何かを集めるという趣味はない。子供の時、昆虫採集を始めかけたが、ある夏油蝉をおもしろがって何十匹と捕って、気がついたら箱一杯の死骸に、悪いことをしたと思ってやめてしまった。
コレクションの趣味はないといっても絵は六十枚くらい持っている。十五年くらい前から求め始め、年に二枚程度のペースだから、購入したものが三十枚前後、自分の作品がおよそ二十枚、父が遺したものが数枚、戴いたものが数枚ある。

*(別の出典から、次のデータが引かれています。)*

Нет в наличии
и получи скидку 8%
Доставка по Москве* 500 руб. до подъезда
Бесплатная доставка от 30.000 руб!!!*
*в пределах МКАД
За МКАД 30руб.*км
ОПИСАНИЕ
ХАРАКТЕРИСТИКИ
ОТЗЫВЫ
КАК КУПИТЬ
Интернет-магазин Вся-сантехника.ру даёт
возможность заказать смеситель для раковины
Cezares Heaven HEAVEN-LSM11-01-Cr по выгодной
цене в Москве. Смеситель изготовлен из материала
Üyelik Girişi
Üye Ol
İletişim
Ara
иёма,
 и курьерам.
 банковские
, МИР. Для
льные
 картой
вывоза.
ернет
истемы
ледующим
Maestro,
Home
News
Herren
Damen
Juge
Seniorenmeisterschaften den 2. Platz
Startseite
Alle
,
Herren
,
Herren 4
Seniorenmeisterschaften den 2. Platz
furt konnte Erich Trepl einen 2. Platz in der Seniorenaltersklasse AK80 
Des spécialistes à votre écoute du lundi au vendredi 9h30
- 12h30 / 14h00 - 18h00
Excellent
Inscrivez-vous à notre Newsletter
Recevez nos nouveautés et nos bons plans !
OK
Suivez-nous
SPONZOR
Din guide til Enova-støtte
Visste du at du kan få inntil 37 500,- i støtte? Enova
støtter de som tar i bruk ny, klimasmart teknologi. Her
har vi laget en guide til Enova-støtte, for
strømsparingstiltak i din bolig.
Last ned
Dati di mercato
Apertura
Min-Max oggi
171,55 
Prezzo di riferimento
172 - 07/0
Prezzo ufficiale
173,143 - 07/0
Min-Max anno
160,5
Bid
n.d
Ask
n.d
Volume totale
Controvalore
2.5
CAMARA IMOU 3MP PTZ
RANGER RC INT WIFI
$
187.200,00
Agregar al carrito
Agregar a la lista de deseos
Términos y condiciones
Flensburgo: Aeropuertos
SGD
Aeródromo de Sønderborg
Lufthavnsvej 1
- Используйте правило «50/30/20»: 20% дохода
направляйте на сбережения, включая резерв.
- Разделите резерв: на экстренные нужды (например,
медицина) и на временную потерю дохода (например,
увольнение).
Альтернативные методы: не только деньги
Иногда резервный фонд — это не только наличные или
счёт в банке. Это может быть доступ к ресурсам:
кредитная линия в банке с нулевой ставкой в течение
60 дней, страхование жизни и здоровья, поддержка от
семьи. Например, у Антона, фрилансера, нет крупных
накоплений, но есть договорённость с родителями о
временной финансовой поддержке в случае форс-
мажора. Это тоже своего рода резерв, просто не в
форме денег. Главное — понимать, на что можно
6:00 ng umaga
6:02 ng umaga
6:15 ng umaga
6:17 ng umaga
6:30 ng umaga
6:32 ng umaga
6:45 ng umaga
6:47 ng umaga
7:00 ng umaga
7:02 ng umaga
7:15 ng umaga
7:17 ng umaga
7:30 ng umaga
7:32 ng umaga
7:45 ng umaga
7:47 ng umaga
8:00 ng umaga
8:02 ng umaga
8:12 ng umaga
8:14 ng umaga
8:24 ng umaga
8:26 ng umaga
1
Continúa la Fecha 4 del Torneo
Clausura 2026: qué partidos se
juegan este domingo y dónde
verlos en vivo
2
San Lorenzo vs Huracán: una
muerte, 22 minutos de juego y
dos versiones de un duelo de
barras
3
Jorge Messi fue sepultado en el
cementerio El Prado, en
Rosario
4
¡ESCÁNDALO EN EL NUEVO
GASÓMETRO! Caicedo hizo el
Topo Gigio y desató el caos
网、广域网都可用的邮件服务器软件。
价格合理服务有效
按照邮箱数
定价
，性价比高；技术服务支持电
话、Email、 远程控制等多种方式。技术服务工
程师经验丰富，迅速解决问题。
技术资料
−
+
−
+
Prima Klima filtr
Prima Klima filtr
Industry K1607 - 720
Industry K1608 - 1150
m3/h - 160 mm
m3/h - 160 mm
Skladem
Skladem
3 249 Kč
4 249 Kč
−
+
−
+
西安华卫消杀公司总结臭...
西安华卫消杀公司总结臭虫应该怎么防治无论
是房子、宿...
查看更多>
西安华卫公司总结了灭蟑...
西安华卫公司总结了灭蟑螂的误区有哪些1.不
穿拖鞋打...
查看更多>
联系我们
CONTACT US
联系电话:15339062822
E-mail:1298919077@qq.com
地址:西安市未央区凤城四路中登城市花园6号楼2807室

なぜ絵を買うか。それは手許において鑑賞したいからだ。私には所有によって、絵の見え方が変わるということはない気がしている。繰り返し見ている内に飽きるものもあるが、そうした作品は少ない。絵の鑑賞には見る方の体調や気分が関わるから、殆どの作品に新たな発見や印象があり、飽きることはない。
そこそこの値段の絵も数枚あるが、値段と絵の魅力は殆ど無関係だ。絵の値段は画商や制作者が付けるもので、希少価値や流通性が関係しており、私にはあまり意味が無い。勿論、高価なものは買えないという障壁にはなる。
どちらかと言えば油絵が好きだ。水彩もいいが、水彩画は対峙するものでなく、それこそ風景のように眺める鑑賞が合っていると思う。どういうわけか油絵には、暫く見つめる鑑賞が向いている作品が多い気がする。その存在感に惹かれる。